The title of this column arises from a question that I have heard from integrators, end-user customers, and consultants (including me) who have been called in to troubleshoot a problem situation with a particular system or piece of technology.
Q: Who specified this?
A: No one did.
System Design vs. Product Selection
The question and answer above identify the root cause of a great many problems with facility physical security system deployments - the system or product was not actually specified. It was selected, recommended, bid, quoted, copied or searched for on the Internet. Products are selected at trade shows, recommended by systems integrators, or bid or quoted in response to a request from a customer. They are copied from what was seen at other facilities. Sometimes they are selected simply from information found on vendor websites. When that happens outside the context of a sound security design effort, trouble follows.

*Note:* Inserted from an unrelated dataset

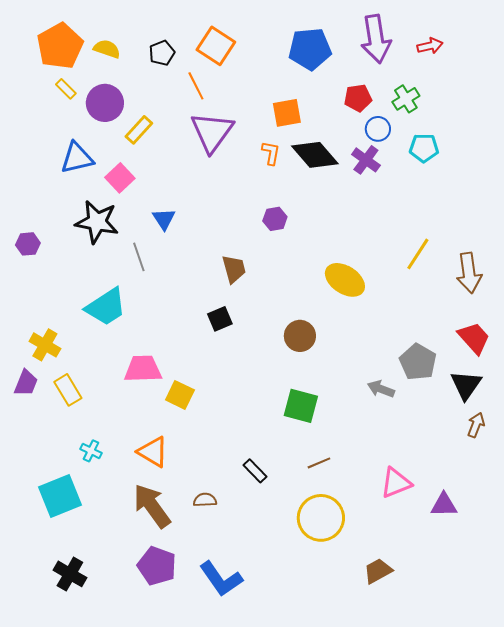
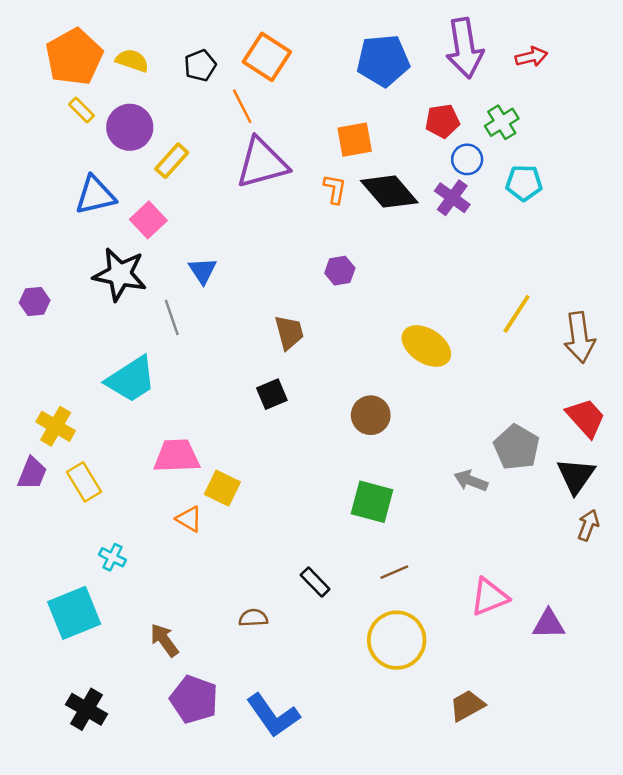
purple triangle: (212, 132) -> (262, 163), turned 39
orange triangle: (153, 452) -> (189, 519), moved, size x0.7
brown arrow: (152, 506) -> (164, 640), moved, size x0.6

Brian Gouin, a Physical Security Professional (PSP) and Certified Security Consultant (CSC), says in his book, "Security Design Consulting: The Business of Security System Design" - "With the growing complexity of technology in the security industry and the relatively poor-quality system design work within that industry, there is a growing need for design professionals specifically trained and working in the security field."
Only after a security designer has obtained a thorough understanding of a facility's security needs can a specific product be matched to those needs. And even then, it has to be done according to the concept of security operations in which specific product and system functions will be utilized.

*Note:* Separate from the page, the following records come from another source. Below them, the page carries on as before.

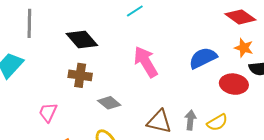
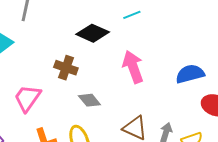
black diamond: (82, 40) -> (93, 33), moved, turned -36
pink trapezoid: (48, 112) -> (27, 98), size x1.4

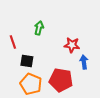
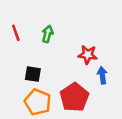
red line: (13, 42) -> (16, 33), moved
red pentagon: (61, 80) -> (74, 97), turned 30

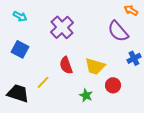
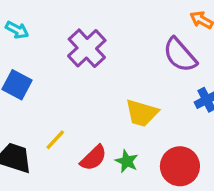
red semicircle: (66, 65) -> (93, 158), moved, turned -114
red circle: (113, 85) -> (180, 166), moved, size x1.5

Role of Security System Design
The folks at the International Association of Professional Security Consultants (IAPSC) know that periodically, I would send a security manager client to their two-day program titled, "The Successful Security Consultant," held as a pre-seminar program of the ASIS International annual seminars.
Occasionally, other consultants would question my sanity for doing so, asserting that I could be "doing myself out of a job" by having my clients learn how to perform the work of a security consultant. Quite to the contrary, this kind of comment shows a real lack of insight into the life of a security operations manager.
No security operations managers have the time to actually perform the work of a security design consultant. But they do have a need to understand it - in fact, some of the most effective security managers I have known are those who were security consultants prior to hiring on as a security manager. With regard to my own consulting projects, I definitely want to have a client who understands and appreciates the work that I do, and who also knows what is expected and needed from a client who embarks on a significant security technology deployment.
Explaining my preference for educated clients to one consultant a few years ago, I was surprised to see the horrified look on his face as he said, "You had better watch out. Knowledge is power." Of course it is! I want empowered clients who know how to represent their security agendas to management and to budget decision-makers, who can tell the difference between a good and a bad RFP response, and who know how to insist on and get a quality technology deployment. This works even from a self-serving perspective - it is the easiest way to achieve a string of highly successful consulting projects!
Certified Security Consultant
Recently, I was very happy to see an RFP for security consulting services that stated: "Preference - the consultant has the CSC (Certified Security Consultant) designation" (for more information on this certification, visit the IAPSC at www.iapsc.org). The CSC certification is available not only to independent consultants, but also to security managers (i.e. the company's internal security consultants) who meet the qualifications.